What do you say, and what do they mean?

LittleSue

Well-Known Member
Messages
647
Type of diabetes
Type 1
Treatment type
Pump
Margi,

Your story doesn't surprise me. I was diagnosed aged 8, weighing 2st 12lb, but I'd been that weight since age 6, getting taller but thinner. Unlike you, I had no appetite at all so at the time it wasn't surprising my weight stayed low, but in retrospect it likely wouldn't have made much difference. That period included a minor road accident, then concussion, then "glandular fever" that didn't improve much until type 1 was diagnosed. Hard to know where the g.fever ended (if it really was that) and the type 1 began, but clearly I'd been effectively losing weight for a long time before diabetes was diagnosed.
 

grh1904

Active Member
Messages
40
Reading through this thread had me chuckling & giggling with some of the posts. I didn't know that "as one of them there diabetics" I was supposed to look any different from "normal" people.

It reminds me of a scene from the Monty Pyhton film, QUEST FOR THE HOLY GRAIL": -

I'm not a witch, I'm not a witch....................

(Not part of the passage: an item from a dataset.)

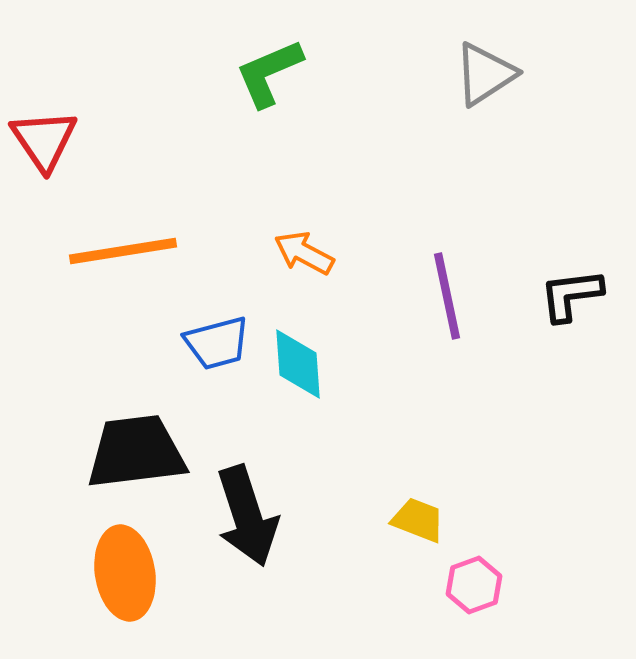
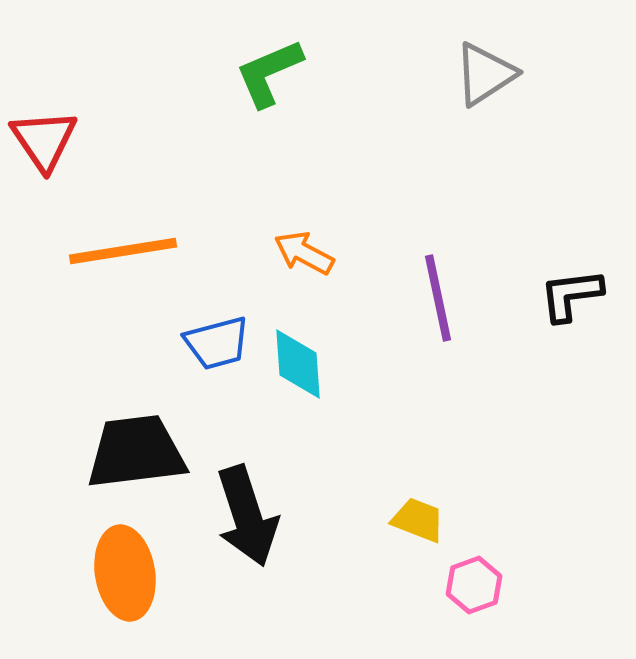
purple line: moved 9 px left, 2 px down
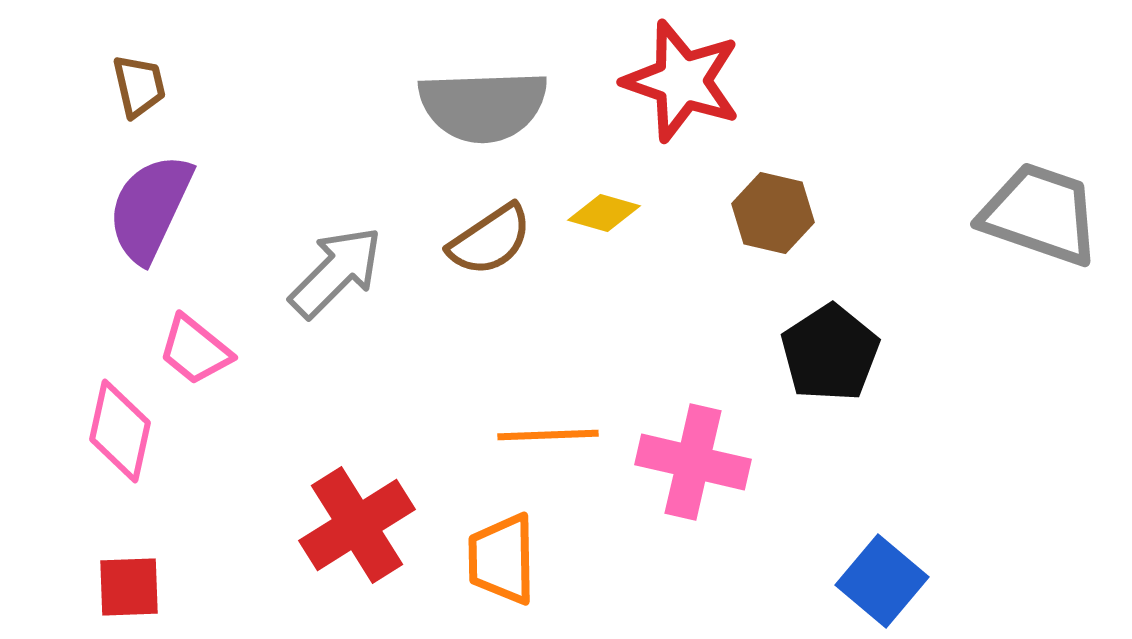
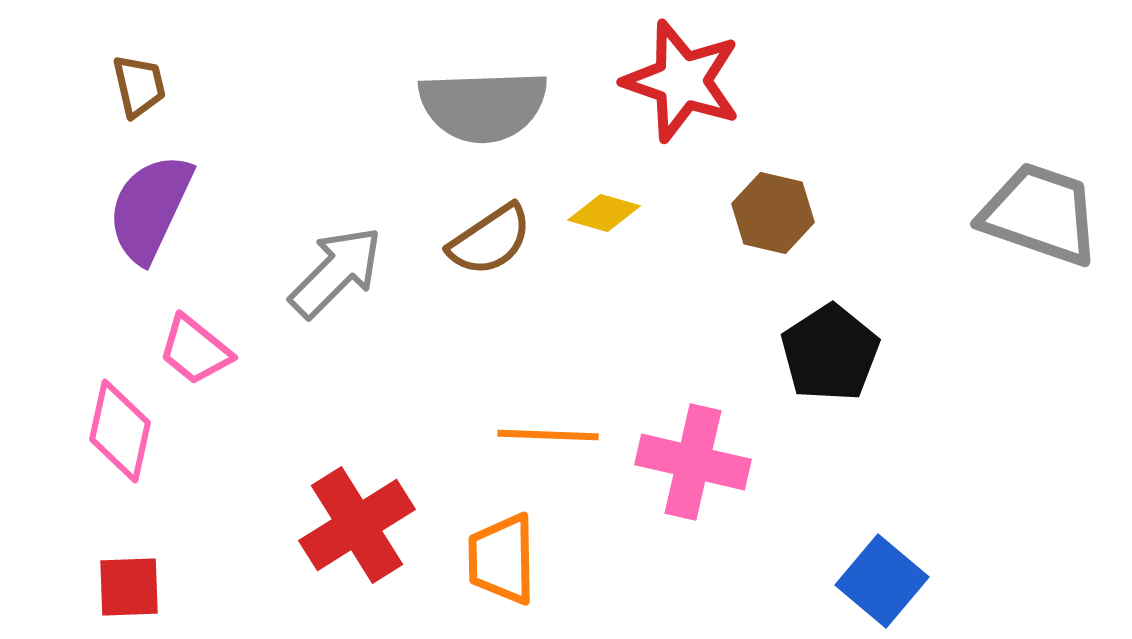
orange line: rotated 4 degrees clockwise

Yes, but you are dressed as one.
 

phoenix

Expert
Messages
5,671
Type of diabetes
Type 1
Treatment type
Pump
One bit of me would love to go back to pre diagnosis weight. There I was grandmother in my fifties and weighed a stone less than when I was married, at 21, 'you can never be too rich or too thin' Well couldn't be the first, but it was great to be the latter at my sons wedding.
Now I'm probably where I should be, high end of 'normal'. :(
 

Margi

Well-Known Member
Messages
132
grh1904 said:
Reading through this thread had me chuckling & giggling with some of the posts. I didn't know that "as one of them there diabetics" I was supposed to look any different from "normal" people.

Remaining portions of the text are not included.